Aku terdiam. Apa sebesar itu masalah di keluarganya?


"Terus kamu bayar ini gimana? Kami aja yang bayar ya," pinta Anjar yang terlihat sama cemasnya denganku.


"Nggak apa-apa. Ini kafe milik saya. Sudah sejak awal saya SMA buka. Tapi dulu emang belum sebesar ini. Karena tekad saya jadilah Seperti ini." Dia bercerita tentang kesuksesannya, tetapi dengan wajah murung.


"Kenapa kamu malah sedih?" tanyaku yang bingung.

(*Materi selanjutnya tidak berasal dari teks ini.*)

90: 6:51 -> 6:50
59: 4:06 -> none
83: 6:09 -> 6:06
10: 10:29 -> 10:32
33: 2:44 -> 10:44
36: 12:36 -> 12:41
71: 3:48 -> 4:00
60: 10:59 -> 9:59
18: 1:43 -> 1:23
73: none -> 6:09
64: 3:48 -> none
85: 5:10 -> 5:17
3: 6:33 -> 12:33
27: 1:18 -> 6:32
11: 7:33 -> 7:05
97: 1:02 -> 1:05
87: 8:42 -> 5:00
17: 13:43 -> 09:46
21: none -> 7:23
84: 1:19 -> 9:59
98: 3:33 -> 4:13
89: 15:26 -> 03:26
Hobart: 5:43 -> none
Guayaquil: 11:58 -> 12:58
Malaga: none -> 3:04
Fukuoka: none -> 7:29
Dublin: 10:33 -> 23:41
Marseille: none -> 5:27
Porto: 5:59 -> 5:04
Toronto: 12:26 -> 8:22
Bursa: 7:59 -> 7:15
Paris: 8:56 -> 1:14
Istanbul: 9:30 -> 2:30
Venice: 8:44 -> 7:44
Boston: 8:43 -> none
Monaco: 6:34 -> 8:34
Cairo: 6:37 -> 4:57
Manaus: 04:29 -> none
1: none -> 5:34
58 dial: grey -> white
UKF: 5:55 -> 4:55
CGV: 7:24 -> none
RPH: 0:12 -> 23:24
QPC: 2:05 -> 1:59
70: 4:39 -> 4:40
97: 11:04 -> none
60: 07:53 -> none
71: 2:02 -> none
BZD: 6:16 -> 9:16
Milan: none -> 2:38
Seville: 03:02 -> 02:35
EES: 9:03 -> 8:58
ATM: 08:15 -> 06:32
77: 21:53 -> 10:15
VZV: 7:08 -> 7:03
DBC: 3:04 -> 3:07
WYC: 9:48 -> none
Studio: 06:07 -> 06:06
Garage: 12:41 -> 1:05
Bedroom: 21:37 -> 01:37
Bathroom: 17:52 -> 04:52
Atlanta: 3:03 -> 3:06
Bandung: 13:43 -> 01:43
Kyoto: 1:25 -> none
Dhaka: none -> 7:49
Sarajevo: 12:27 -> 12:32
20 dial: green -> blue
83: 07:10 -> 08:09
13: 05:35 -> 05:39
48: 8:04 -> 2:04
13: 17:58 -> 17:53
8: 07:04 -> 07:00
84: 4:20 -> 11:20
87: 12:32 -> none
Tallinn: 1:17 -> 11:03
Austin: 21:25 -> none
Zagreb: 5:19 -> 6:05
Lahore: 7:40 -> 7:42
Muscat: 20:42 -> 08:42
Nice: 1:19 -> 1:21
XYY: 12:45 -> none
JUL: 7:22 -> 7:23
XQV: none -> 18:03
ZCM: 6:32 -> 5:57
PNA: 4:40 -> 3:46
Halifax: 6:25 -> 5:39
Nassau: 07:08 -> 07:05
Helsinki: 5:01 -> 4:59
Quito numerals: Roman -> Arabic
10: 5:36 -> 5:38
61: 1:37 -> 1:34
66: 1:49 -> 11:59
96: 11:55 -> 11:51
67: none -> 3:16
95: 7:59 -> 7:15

"Sejak awal saya Seperti anak yang nggak diinginkan, hanya karena saya bodoh dalam mata pelajaran, nggak kaya kakak saya yang selalu peringkat satu di sekolah. Saya cuma senang masak dan mereka benci itu, menurut mereka masak itu bukan hal yang membanggakan." Dia terlihat sangat sendu kali ini. Meskipun aku tidak merasakan hal yang Anin rasakan, terlihat dari wajahnya dia sangat tertekan.


"Lalu?" 


"Ya begitulah. Karena saya malas debat terus akhirnya saya memilih untuk membuka kafe ini sejak saya lulus dari SMP dengan peringkat dua puluh terendah. Saya sering ikut lomba masak sampai juara. Kadang dapet alat dapur, kadang dapet uang."


"Jadi alat dapur di sini awalnya ....." Aku sengaja mengantungkan kalimat.


"Iya Pak. Saya buka kafe awalnya ngontrak ruko kecil. Bukan di sini. Tapi karena makin lama pelanggan makin rame dan uang cukup, akhirnya saya pindah. Awal dari semua ini ya dari uang dan parabot yang saya dapat pas lomba. Alhamdulillah jadi Seperti ini."


"Tapi orang tua kamu tau?" 


"Tau, tapi masa bodo kayaknya," jawabnya tanpa ekspresi.


"Oh, iya. Kafe ini kan emang baru setahunan ya," sahut Anjar sambil melahap makanan di depannya.


"Bener," balas Anin. "Nah sekarang Pak Zuhayr sama temennya silakan makan, ya. Karena pelanggan setia, hari ini saya traktir," lanjutnya

.

"Panggil saya Bang Anjar. Oke?" 


"Oke."

Kami pun makan bertiga. Ya Anin masih di sini, Sepertinya dia memang sudah sering menginap di sini. Maklum sih, ini kan kafe dia. Nggak nyangka!


Setelah selesai makan dan ngobrol banyak hal, kami pun pulang dengan membawa banyak makanan yang Anin berikan. Katanya sebagian besar adalah reHayr dia, sebagian lagi dari koki yang ada di sini.


Tadi dia juga sempat meminta nomor WhatsApp-ku. Katanya kalau ada perlu.


Bagiku itu bukan masalah, aku tidak membatasi diri pada siapapun sekarang. Aku lelah ditimpa sakit hati, juga lelah menunggu hal yang tidak pasti.


Jika membuka jalan ke depan bisa lebih baik untukku, kenapa tidak?